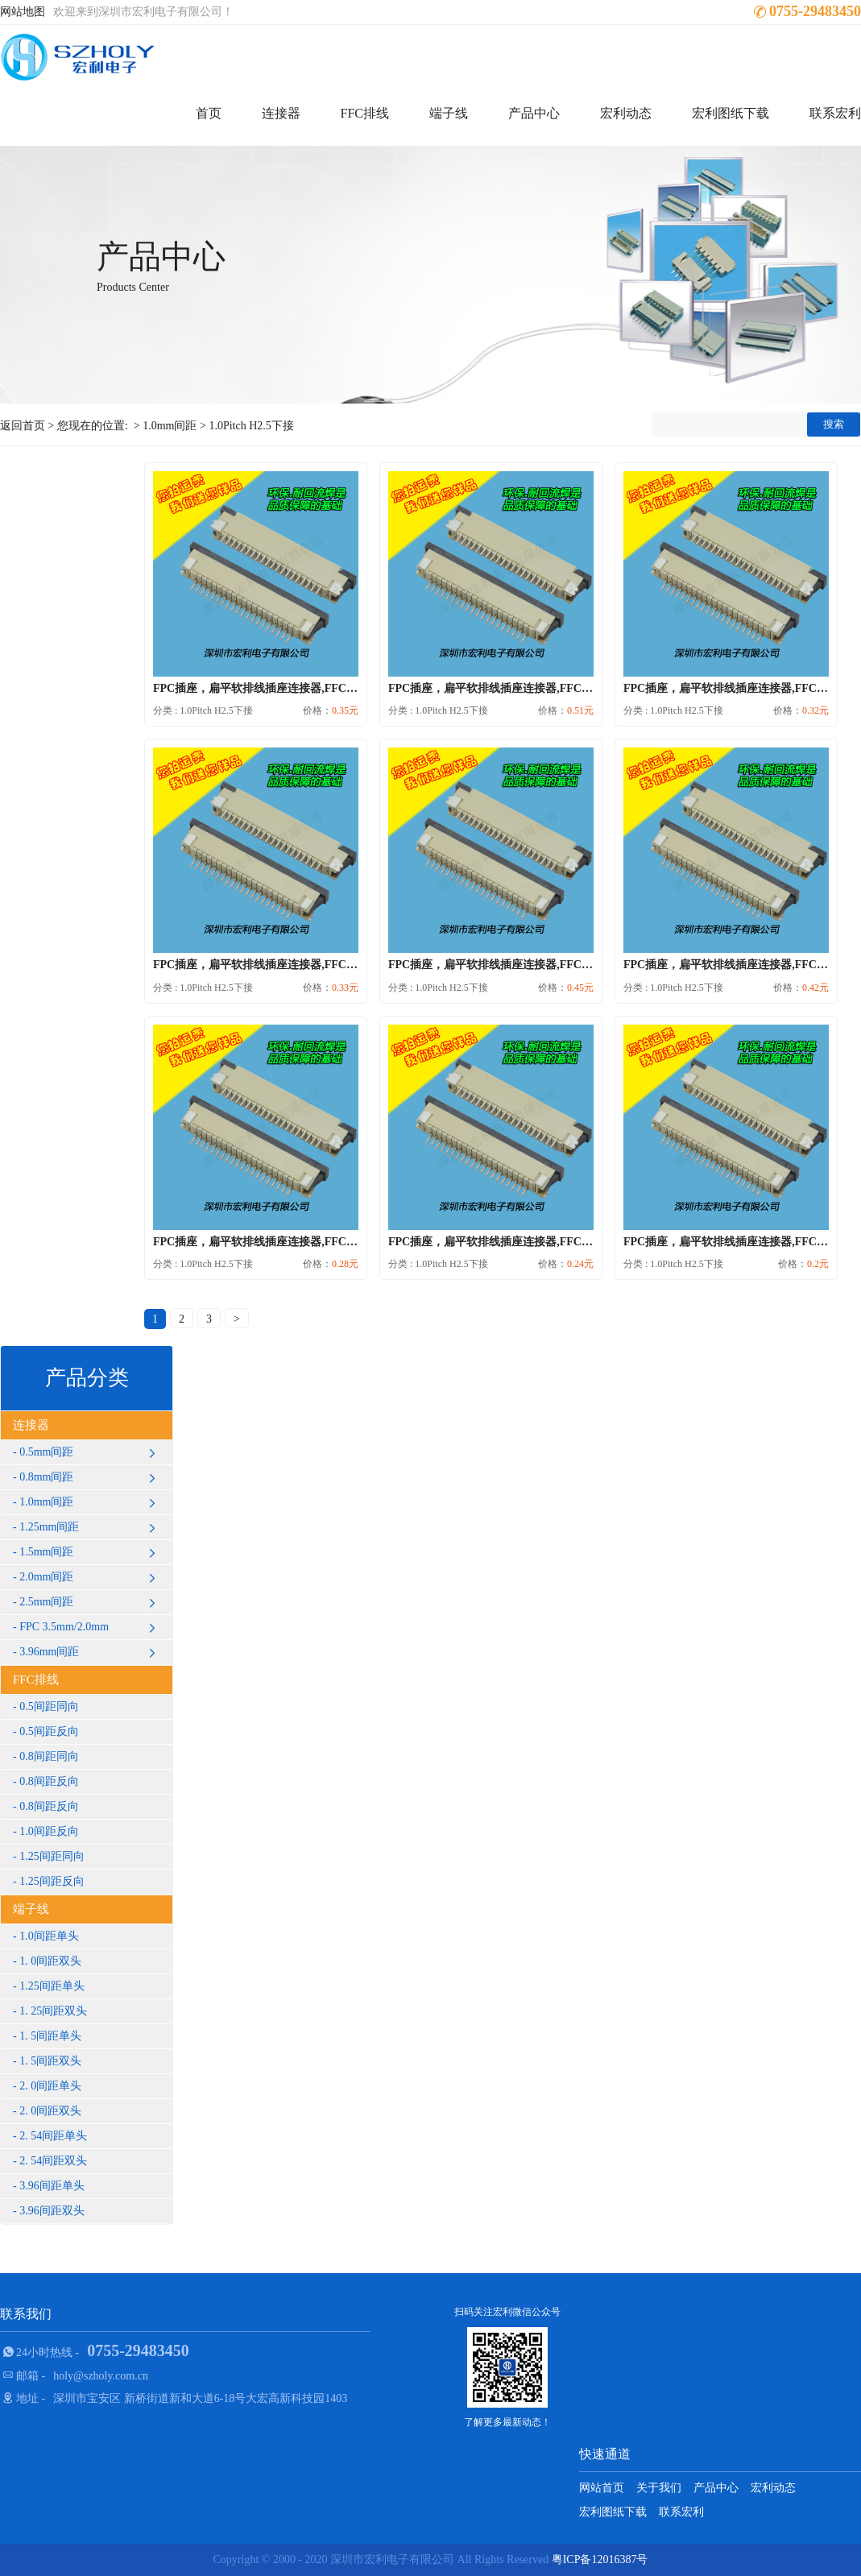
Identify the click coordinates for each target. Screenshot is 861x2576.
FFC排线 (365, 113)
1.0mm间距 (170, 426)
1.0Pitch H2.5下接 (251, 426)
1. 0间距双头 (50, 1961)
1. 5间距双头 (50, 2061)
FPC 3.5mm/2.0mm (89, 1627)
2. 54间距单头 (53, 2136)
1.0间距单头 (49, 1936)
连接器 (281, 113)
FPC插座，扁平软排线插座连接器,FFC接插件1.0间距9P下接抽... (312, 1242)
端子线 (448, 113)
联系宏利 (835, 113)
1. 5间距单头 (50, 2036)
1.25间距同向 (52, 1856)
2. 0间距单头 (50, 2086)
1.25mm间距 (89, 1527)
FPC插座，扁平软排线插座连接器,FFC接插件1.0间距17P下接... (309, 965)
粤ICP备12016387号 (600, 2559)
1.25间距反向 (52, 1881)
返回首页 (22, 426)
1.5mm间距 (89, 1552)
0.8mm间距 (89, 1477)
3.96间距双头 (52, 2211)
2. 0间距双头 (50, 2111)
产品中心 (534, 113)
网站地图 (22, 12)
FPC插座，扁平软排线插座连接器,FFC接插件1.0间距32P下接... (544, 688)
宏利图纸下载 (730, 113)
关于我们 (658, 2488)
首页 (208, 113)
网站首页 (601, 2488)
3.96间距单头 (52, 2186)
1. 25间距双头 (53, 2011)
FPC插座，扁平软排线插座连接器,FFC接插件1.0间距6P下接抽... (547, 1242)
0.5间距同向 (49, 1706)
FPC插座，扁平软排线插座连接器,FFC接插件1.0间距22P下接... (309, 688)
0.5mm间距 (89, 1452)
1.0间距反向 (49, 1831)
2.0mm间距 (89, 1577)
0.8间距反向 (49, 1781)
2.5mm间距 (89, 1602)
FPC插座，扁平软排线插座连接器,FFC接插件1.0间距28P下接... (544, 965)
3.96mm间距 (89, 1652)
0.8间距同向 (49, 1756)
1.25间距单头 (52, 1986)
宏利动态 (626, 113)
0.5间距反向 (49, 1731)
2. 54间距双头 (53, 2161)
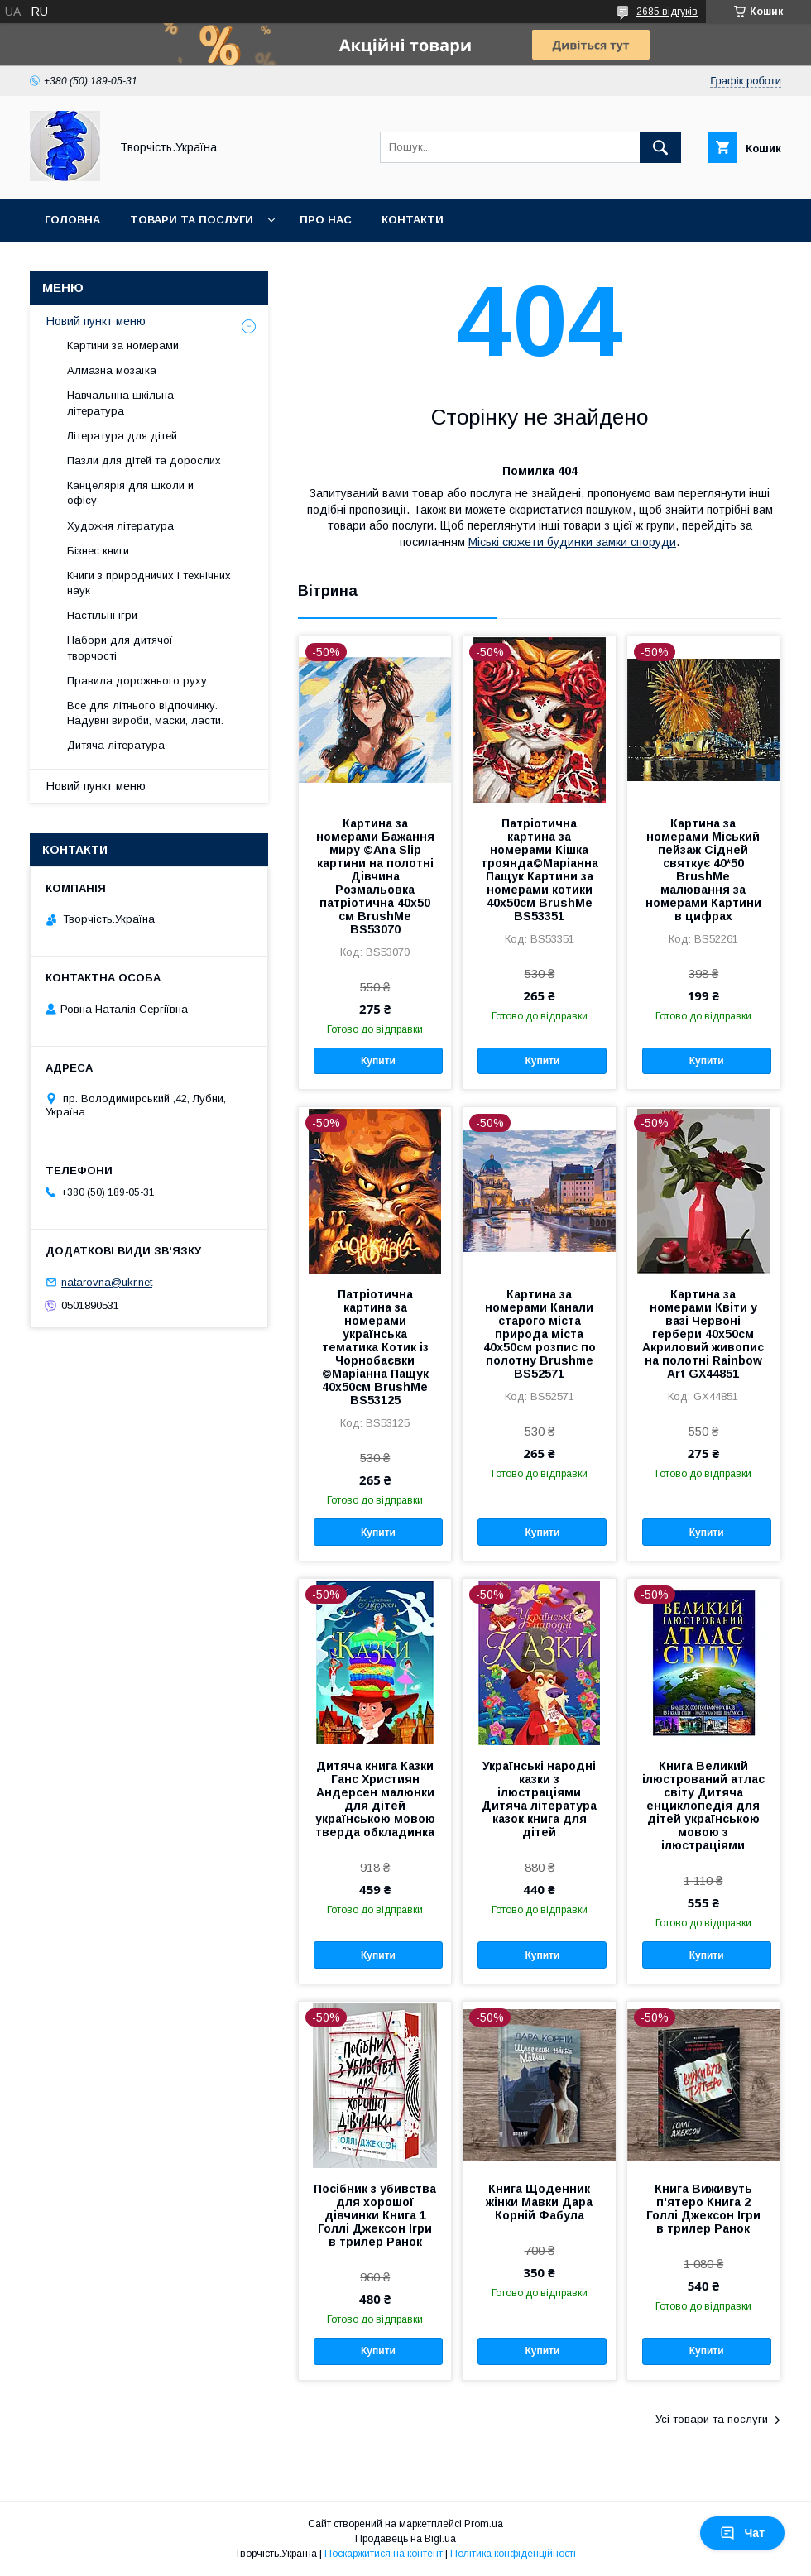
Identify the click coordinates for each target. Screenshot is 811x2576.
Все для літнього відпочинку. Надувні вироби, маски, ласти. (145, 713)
◇ ◇ ◇ ◇ ◇
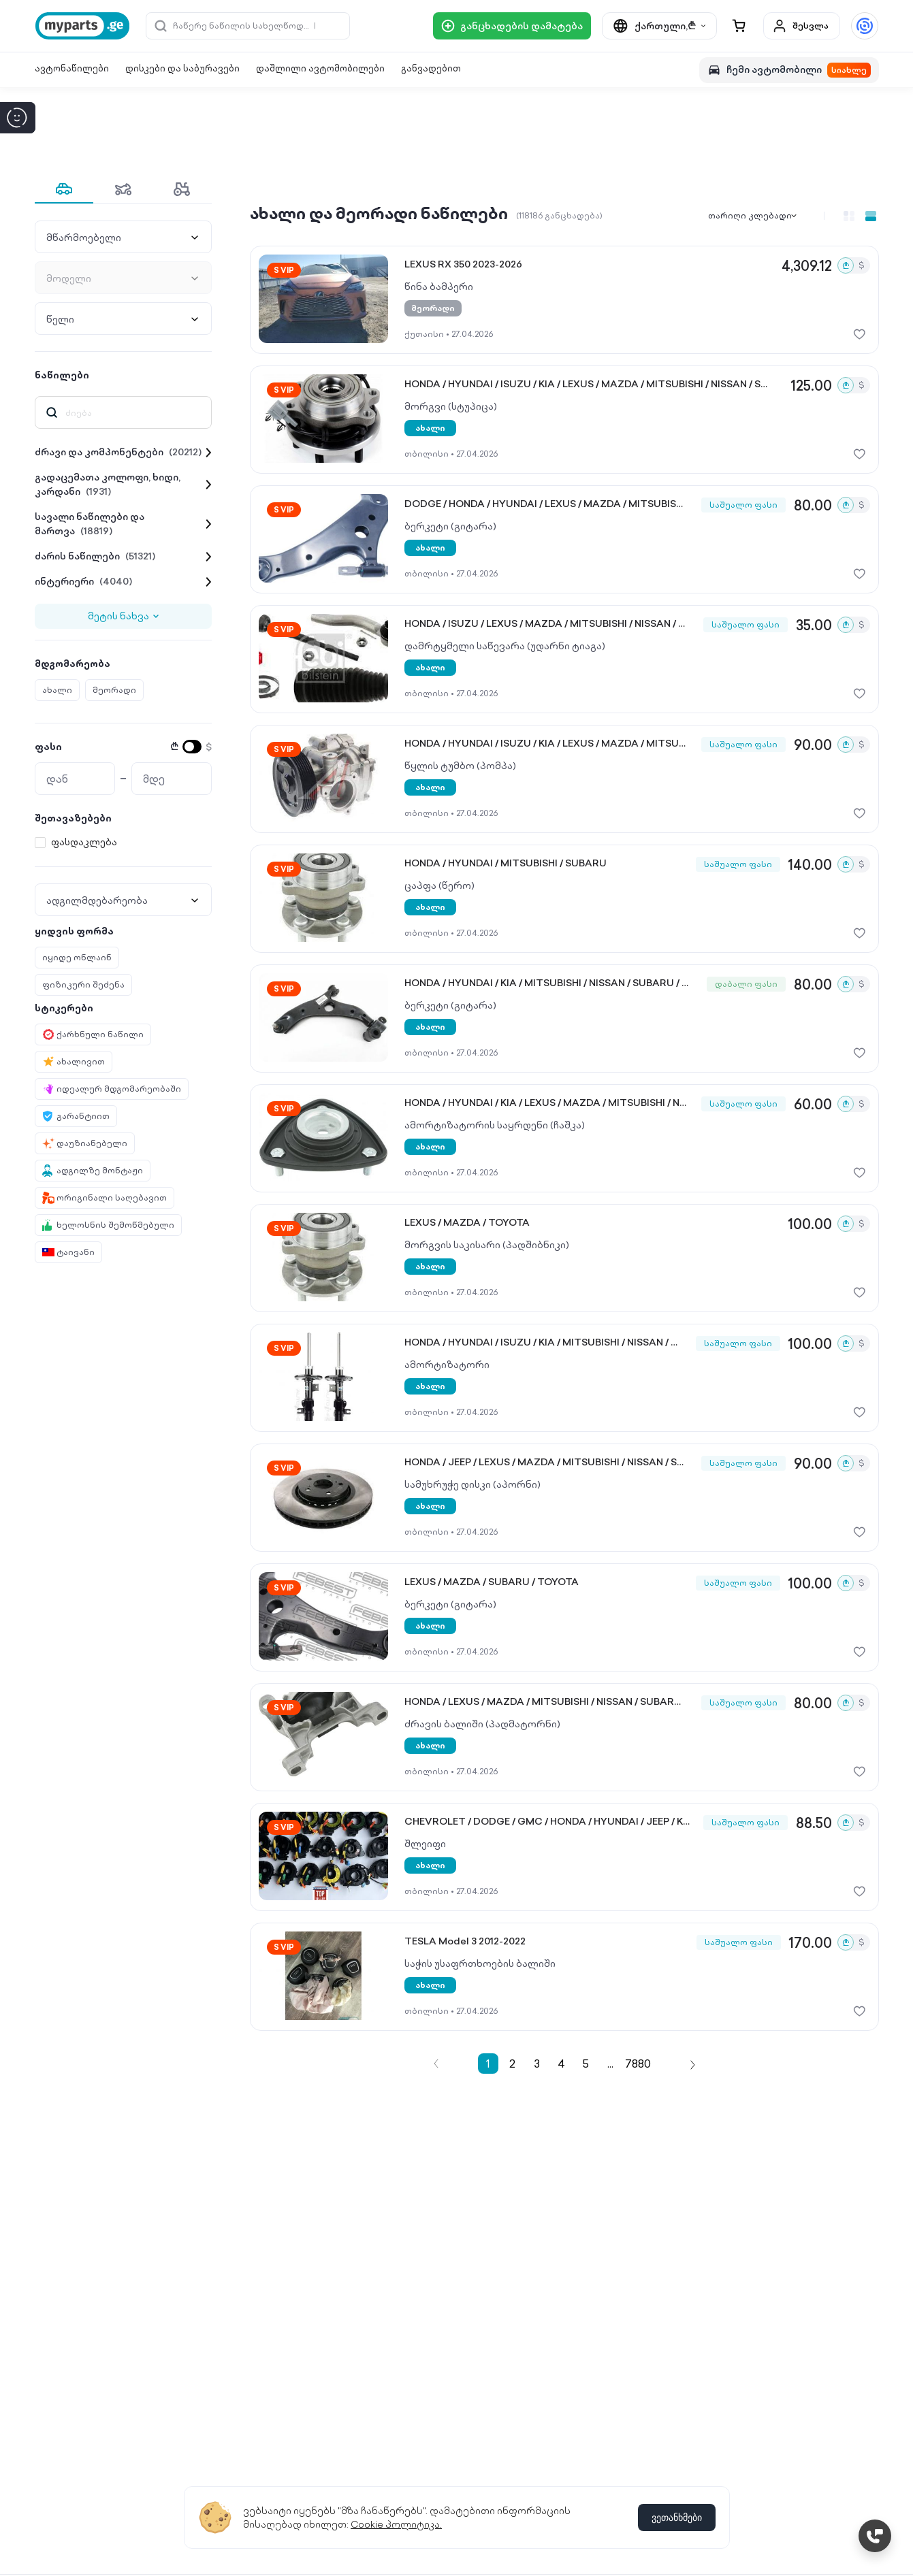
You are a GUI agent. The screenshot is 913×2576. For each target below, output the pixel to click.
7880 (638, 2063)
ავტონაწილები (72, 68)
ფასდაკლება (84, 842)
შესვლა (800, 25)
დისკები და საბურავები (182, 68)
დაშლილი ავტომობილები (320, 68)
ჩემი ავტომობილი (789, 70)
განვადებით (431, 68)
◇ ◇ ◇ ◇ ◇
What is required:
Extract the lines of the preceding material that run from the line with "FPC插座，扁平软排线插座连接器,FFC接插件1.0间距17P下接... (309, 965)" through the line with "1. 25间距双头 (53, 2011)", inclusive, reproducing them exactly and adding nothing.

Result for this task:
FPC插座，扁平软排线插座连接器,FFC接插件1.0间距17P下接... (309, 965)
粤ICP备12016387号 (600, 2559)
1.25间距反向 (52, 1881)
返回首页 (22, 426)
1.5mm间距 (89, 1552)
0.8mm间距 (89, 1477)
3.96间距双头 (52, 2211)
2. 0间距双头 (50, 2111)
产品中心 (534, 113)
网站地图 (22, 12)
FPC插座，扁平软排线插座连接器,FFC接插件1.0间距32P下接... (544, 688)
宏利图纸下载 (730, 113)
关于我们 (658, 2488)
首页 (208, 113)
网站首页 (601, 2488)
3.96间距单头 (52, 2186)
1. 25间距双头 (53, 2011)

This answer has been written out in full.